Q4 review: US offshore wind challenges and opportunities

Over recent months, the US legislative situation affecting renewables has been evolving rapidly. We spoke to Anntonette Zembrzuska, JD, RPS’ new Director – North America Offshore Renewables, about the context in which renewables are developing in the US, and what this means for offshore wind in particular.

03 Nov 2022

QWhat sort of pressures do you see the US Government facing with regards to carbon reduction goals?


President Biden set tough targets in 2021: 50-52% reduction in US Greenhouse Gas pollution from 2005 levels by 2030, with the US aiming at 100% carbon pollution-free electricity by 2035. The $437 billion Inflation Reduction Act (enacted August 16, 2022) includes a 10-year extension of existing tax credits for wind and solar, as well as provisions for heat pumps, rooftop solar and standalone energy storage such as batteries. Notably, the Inflation Reduction Act authorizes offshore renewable energy development in federal waters in the eastern Gulf of Mexico and the Atlantic off the coast of North Carolina, South Carolina, Georgia, and Florida (areas previously off limits under a moratorium). The bill is the largest-ever commitment made by the US Government to address the climate crisis.

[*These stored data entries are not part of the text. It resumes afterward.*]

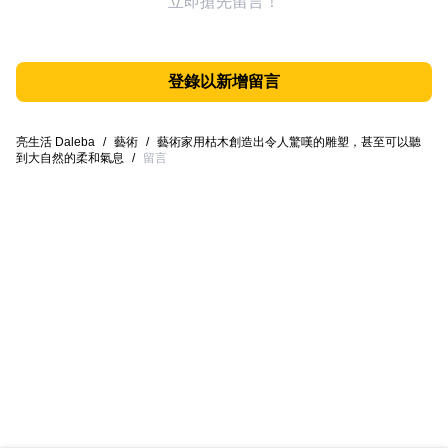
立即搶先留言！
登錄以新增留言
亮生活 Daleba
/
藝術
/
藝術家用枯木創造出令人驚嘆的雕塑，甚至可以聽
到大自然的柔和氣息
/
留言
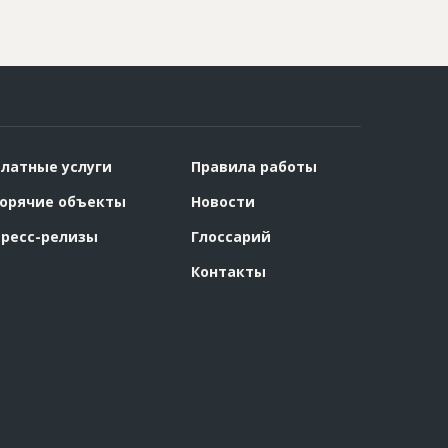
латные услуги
Правила работы
орячие объекты
Новости
ресс-релизы
Глоссарий
Контакты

November 2022’s mid-term elections will have a big impact on our commitment to additional federal climate legislation in 2023 and beyond. Against this backdrop, it’s important to acknowledge the ambitious climate goals set by individual states, who are beginning the difficult process of figuring out how to achieve them.

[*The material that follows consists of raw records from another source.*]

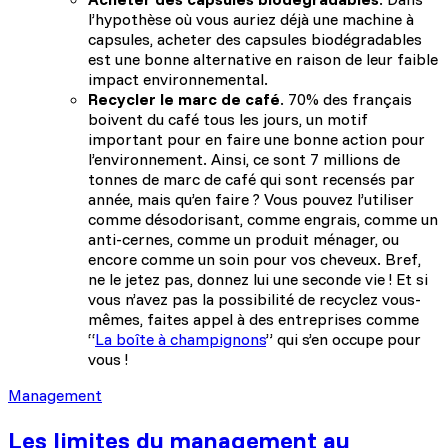
l’hypothèse où vous auriez déjà une machine à
capsules, acheter des capsules biodégradables
est une bonne alternative en raison de leur faible
impact environnemental.
Recycler le marc de café
. 70% des français
boivent du café tous les jours, un motif
important pour en faire une bonne action pour
l’environnement. Ainsi, ce sont 7 millions de
tonnes de marc de café qui sont recensés par
année, mais qu’en faire ? Vous pouvez l’utiliser
comme désodorisant, comme engrais, comme un
anti-cernes, comme un produit ménager, ou
encore comme un soin pour vos cheveux. Bref,
ne le jetez pas, donnez lui une seconde vie ! Et si
vous n’avez pas la possibilité de recyclez vous-
mêmes, faites appel à des entreprises comme
“
La boîte à champignons
” qui s’en occupe pour
vous !
Management
Les limites du management au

Example: spotlight on New York’s Climate Act

New York State’s Climate Leadership and Community Protection Act (Climate Act) was signed into law in 2019. The Climate Act is among the most ambitious climate laws in the world and requires:

  • 85% reduction in emissions below 1990 levels
  • 40% reduction in emissions by 2030
  • 100% zero-emissions electricity by 2040
  • 70% renewable electricity by 2030
  • 9,000 MW of offshore wind by 2035
  • 6,000 MW of distributed solar by 2025
  • 3,000 MW of energy storage by 2030
  • 185 TBtu on-site energy savings by 2025
  • Commitments to climate justice and just transition of the workforce

New York’s Climate Act was passed without any additional funding. As New York considers how it will achieve the historic goals in its legislation, a significant question of how to pay for the clean energy transition will need to be addressed. Covering the cost of electrifying heat and transportation, while building massive amounts of new fossil-free electricity generation, storage and transmission infrastructure, is the most significant challenge as New York prepares to enact a new energy plan, regulations, and budget line items to achieve its climate goals. A study led by the Mayor’s Office of Sustainability with two major energy companies estimates the price tag of decarbonizing New York to be approximately $1.5 trillion.

Note: If you are interested in preparing your employees for a just transition and a diversified energy portfolio, you can find tailored RPS training courses here.

QIs the situation between Russia and Ukraine having a major influence on the government’s plans for renewables, specifically offshore wind?


Much of Eastern Europe is no longer buying natural gas from Russia, and the US, as a net exporter of natural gas as LNG, is helping to fill that void. That makes natural gas supplies at home tighter for the upcoming winter, driving up price. Price hikes in the United States aren’t as severe as they are in Europe, but they are still significant. And that is a good reason for homeowners and businesses to consider moving away from natural gas for heat.

In the US, there was already a push to encourage consumers to decrease or modify their energy usage and towards the electrification of heat to reduce winter peak gas usage. The benefits of these strategies are myriad: lower costs to customers, reduced system costs to the utility, improved real estate values, reduced emissions, greater comfort, improved indoor air quality, etc. And the geopolitical situation in Europe demonstrates that electrification of heat benefits energy independence and national security, as well.

Of course, buildings electrifying their heating will place a greater demand on the electric system. Northern US electric systems tend to be summer peaking, so it will take many years for the winter heating load to overtake the summer cooling load. This gives the US time to build additional clean energy generation, such as offshore wind, to meet the growing demand. Offshore wind is an excellent source of generation for US coastal cities because wind farms can be built near major coastal urban centers, where half of all Americans reside. (Also, compared to onshore wind generation, the offshore wind resource is stronger, steadier, and more reliable.)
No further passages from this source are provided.